1.2. Liebscher & Bracht Methode liefert Hilfe zur Selbsthilfe 

Die Sichtweise der Schmerzspezialisten Liebscher & Bracht auf Ischiasschmerzen bietet Ihnen als Ischialgie-Patient eine besondere Form der Schmerztherapie – und das ganz ohne Medikamente. Im Vordergrund dabei steht ein verändertes Schmerzverständnis, dass den Ischiasschmerz als Alarmschmerz begreift. In dieser Sichtweise hat der Schmerz eine Funktion: Er macht aufmerksam auf drohende Strukturschäden in der unteren Lendenwirbelsäule und wird ausgelöst von verkrampften und überforderten Muskeln im Bereich des Gesäßes.

2. Welche Symptome treten bei Ischiasschmerzen auf?

Immer mehr Rückenpatienten klagen über starke Schmerzen im unteren Wirbelsäulenbereich.

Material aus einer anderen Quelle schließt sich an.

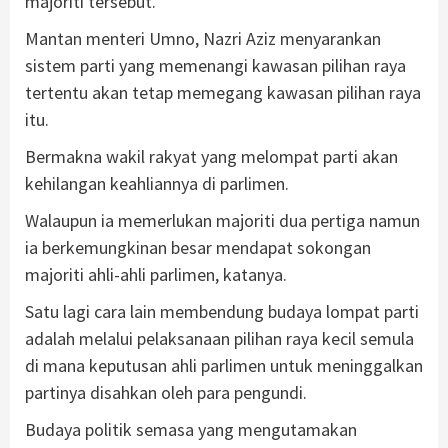
majoriti tersebut.
Mantan menteri Umno, Nazri Aziz menyarankan
sistem parti yang memenangi kawasan pilihan raya
tertentu akan tetap memegang kawasan pilihan raya
itu.
Bermakna wakil rakyat yang melompat parti akan
kehilangan keahliannya di parlimen.
Walaupun ia memerlukan majoriti dua pertiga namun
ia berkemungkinan besar mendapat sokongan
majoriti ahli-ahli parlimen, katanya.
Satu lagi cara lain membendung budaya lompat parti
adalah melalui pelaksanaan pilihan raya kecil semula
di mana keputusan ahli parlimen untuk meninggalkan
partinya disahkan oleh para pengundi.
Budaya politik semasa yang mengutamakan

Die herkömmliche Sicht richtet den Blick auf verrutsche Bandscheiben als Übeltäter. Sie quetschen den Ischiasnerv ein. Der eingeklemmte Nerv reagiert dann mit Schmerzen. Ischiasbeschwerden oder Ischiasschmerzen machen sich hauptsächlich im Gesäß oder im unteren Teil der Wirbelsäule bemerkbar. Diese Schmerzen können den gesamten Alltag und das Leben der Patienten insgesamt stark beeinträchtigen. Auch in der Nacht treten die Schmerzen auf. Allerdings können sich Ischiasschmerzen auch anders bemerkbar machen. Der Ischiasnerv verläuft von der Lendenwirbelsäule bis zu den Füßen und ist somit der längste Nerv im Körper. Er teilt sich an der Kniebeuge und läuft von dort in zwei getrennte Richtungen.

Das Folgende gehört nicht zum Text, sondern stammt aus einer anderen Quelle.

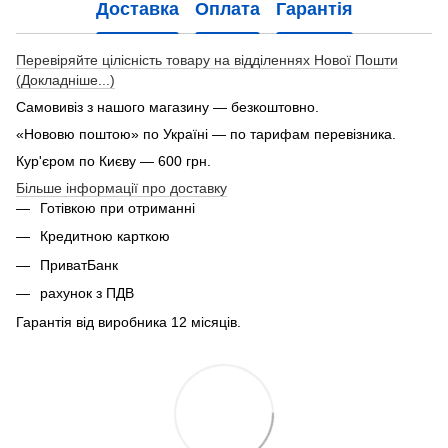
Доставка
Оплата
Гарантія
Перевіряйте цілісність товару на відділеннях Нової Пошти
(Докладніше...)
Самовивіз з нашого магазину — безкоштовно.
«Нововю поштою» по Україні — по тарифам перевізника.
Кур'єром по Києву — 600 грн.
Більше інформації про доставку
Готівкою при отриманні
Кредитною карткою
ПриватБанк
рахунок з ПДВ
Гарантія від виробника 12 місяців.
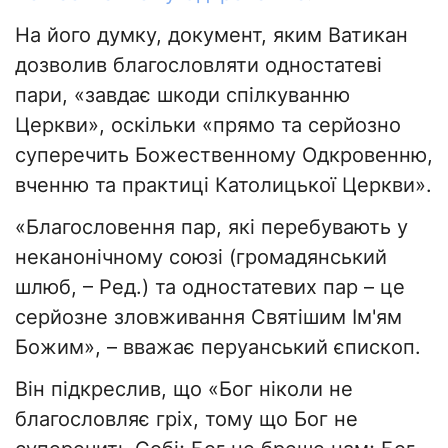
На його думку, документ, яким Ватикан
дозволив благословляти одностатеві
пари, «завдає шкоди спілкуванню
Церкви», оскільки «прямо та серйозно
суперечить Божественному Одкровенню,
вченню та практиці Католицької Церкви».
«Благословення пар, які перебувають у
неканонічному союзі (громадянський
шлюб, – Ред.) та одностатевих пар – це
серйозне зловживання Святішим Ім'ям
Божим», – вважає перуанський єпископ.
Він підкреслив, що «Бог ніколи не
благословляє гріх, тому що Бог не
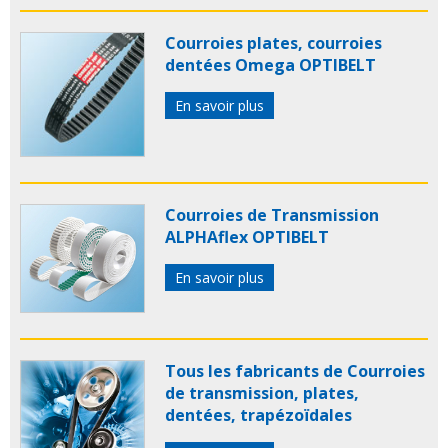
Courroies plates, courroies
dentées Omega OPTIBELT
En savoir plus
Courroies de Transmission
ALPHAflex OPTIBELT
En savoir plus
Tous les fabricants de Courroies
de transmission, plates,
dentées, trapézoïdales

Der Körper sendet eindeutige Signale

Der Ischiasnerv verläuft bis hinunter ins Bein und den Fuß. Schmerzen können deshalb in verschiedenen Regionen unseres Körpers auftreten. Eine eindeutige Lokalisierung des Schmerzherdes ist nicht immer sofort auszumachen. Die Symptome sind unterschiedlich und von Patient zu Patient verschieden. Stechende oder brennende Schmerzen im Gesäß oder in den Lenden, die sich durch das ganze Bein ziehen können, sind aber hier typische Ischias-Beschwerdebilder. Einige Patienten klagen sogar über zusätzliche Schmerzen im Fuß. Auch diese Symptome sind bei Ischiasbeschwerden keine Seltenheit. Des Weiteren können auch die Beine kribbeln oder teilweise sogar taub werden. Bestimmte Bewegungen oder Haltungen, starker Husten oder Überanstrengungen verschlimmern diese Beschwerdebilder. Auch Infekte, Unfälle oder Operationen begünstigen eine Ischialgie.

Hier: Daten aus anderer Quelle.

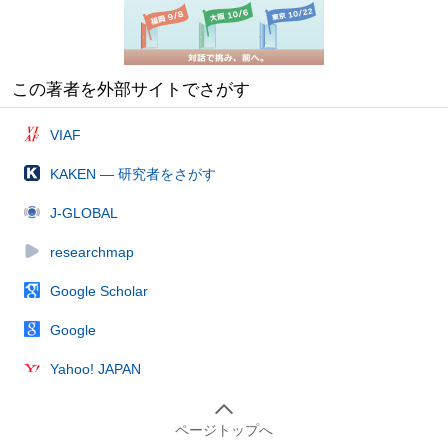
この著者を外部サイトでさがす
VIAF
KAKEN — 研究者をさがす
J-GLOBAL
researchmap
Google Scholar
Google
Yahoo! JAPAN
ページトップへ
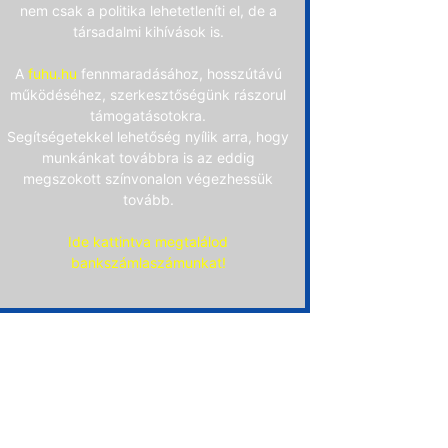
nem csak a politika lehetetleníti el, de a
társadalmi kihívások is.
A
fuhu.hu
fennmaradásához, hosszútávú
működéséhez, szerkesztőségünk rászorul
támogatásotokra.
Segítségetekkel lehetőség nyílik arra, hogy
munkánkat továbbra is az eddig
megszokott színvonalon végezhessük
tovább.
Ide kattintva megtalálod
bankszámlaszámunkat!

Fehlhaltungen und Überspannungen in Muskeln und Faszien

Zu den häufigsten Ursachen für Ischiasschmerzen gehören Fehlhaltungen oder Fehlbelastungen des Bewegungsapparates. Überspannungen im Rückenbereich sind typische Folgebeschwerden, die früher oder später zu akuten Ischiasschmerzen führen können. Tatsächlich sind diese unterschiedlichen, überspannten Muskelgruppen eine der häufigsten Ursachen für extreme Rückenschmerzen. In einigen Fällen verschwinden sie nach kurzer Zeit wieder. Der Schmerz kann jedoch auch chronisch werden.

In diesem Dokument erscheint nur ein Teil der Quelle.